▸ What you are asked to do:
Reproduce the entries word for word, and omit any picture you find in them.

▸ Listed entries:
--------

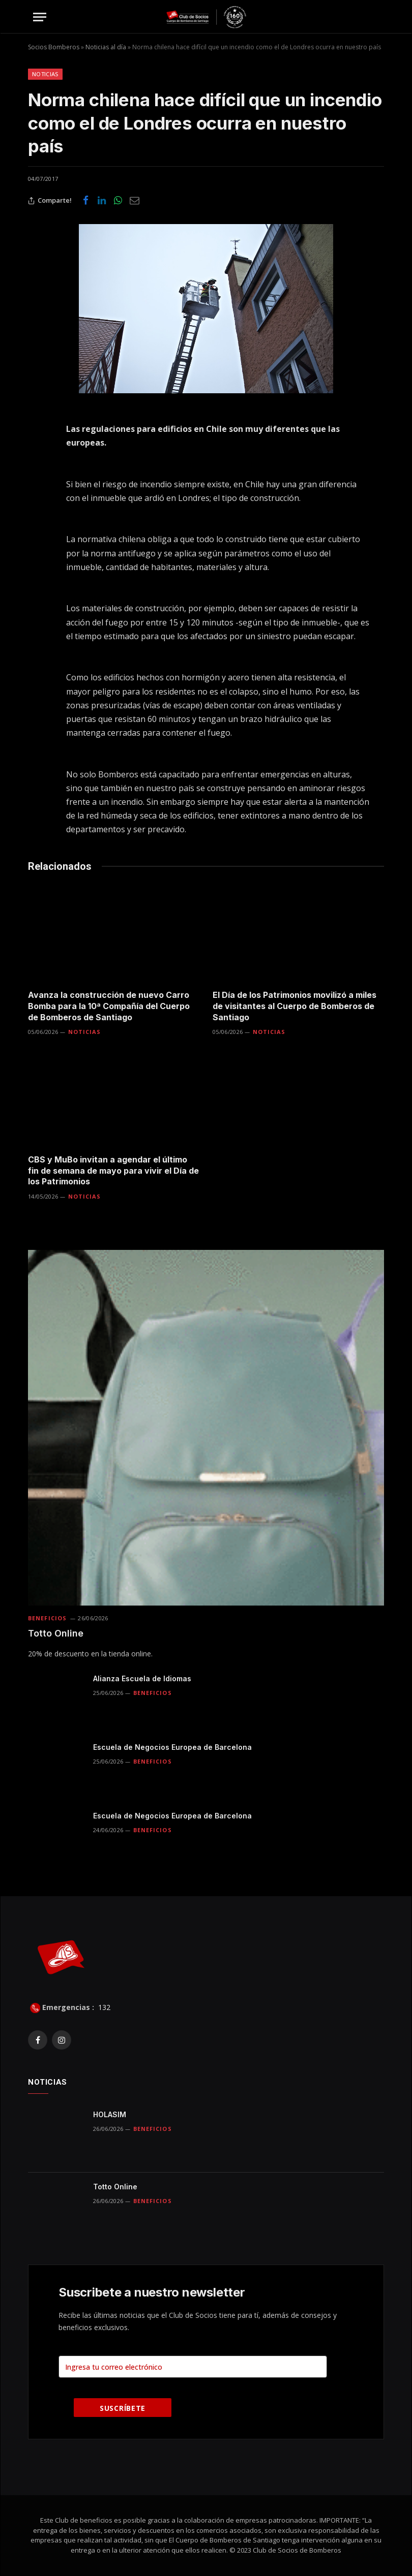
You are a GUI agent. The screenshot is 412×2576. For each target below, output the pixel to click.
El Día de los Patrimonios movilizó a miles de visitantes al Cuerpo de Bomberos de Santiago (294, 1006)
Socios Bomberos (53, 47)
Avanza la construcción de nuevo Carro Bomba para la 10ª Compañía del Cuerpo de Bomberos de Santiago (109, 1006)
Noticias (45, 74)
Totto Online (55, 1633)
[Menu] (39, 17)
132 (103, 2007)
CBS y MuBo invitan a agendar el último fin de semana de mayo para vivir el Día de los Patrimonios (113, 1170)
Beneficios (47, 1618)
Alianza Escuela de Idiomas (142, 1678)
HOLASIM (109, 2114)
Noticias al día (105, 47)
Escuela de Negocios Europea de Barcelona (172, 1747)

--------

▸ Answer to the exercise:
You are a GUI agent. The screenshot is 412×2576. For each target below, output the pixel to click.
El Día de los Patrimonios movilizó a miles de visitantes al Cuerpo de Bomberos de Santiago (294, 1006)
Socios Bomberos (53, 47)
Avanza la construcción de nuevo Carro Bomba para la 10ª Compañía del Cuerpo de Bomberos de Santiago (109, 1006)
Noticias (45, 74)
Totto Online (55, 1633)
[Menu] (39, 17)
132 (103, 2007)
CBS y MuBo invitan a agendar el último fin de semana de mayo para vivir el Día de los Patrimonios (113, 1170)
Beneficios (47, 1618)
Alianza Escuela de Idiomas (142, 1678)
HOLASIM (109, 2114)
Noticias al día (105, 47)
Escuela de Negocios Europea de Barcelona (172, 1747)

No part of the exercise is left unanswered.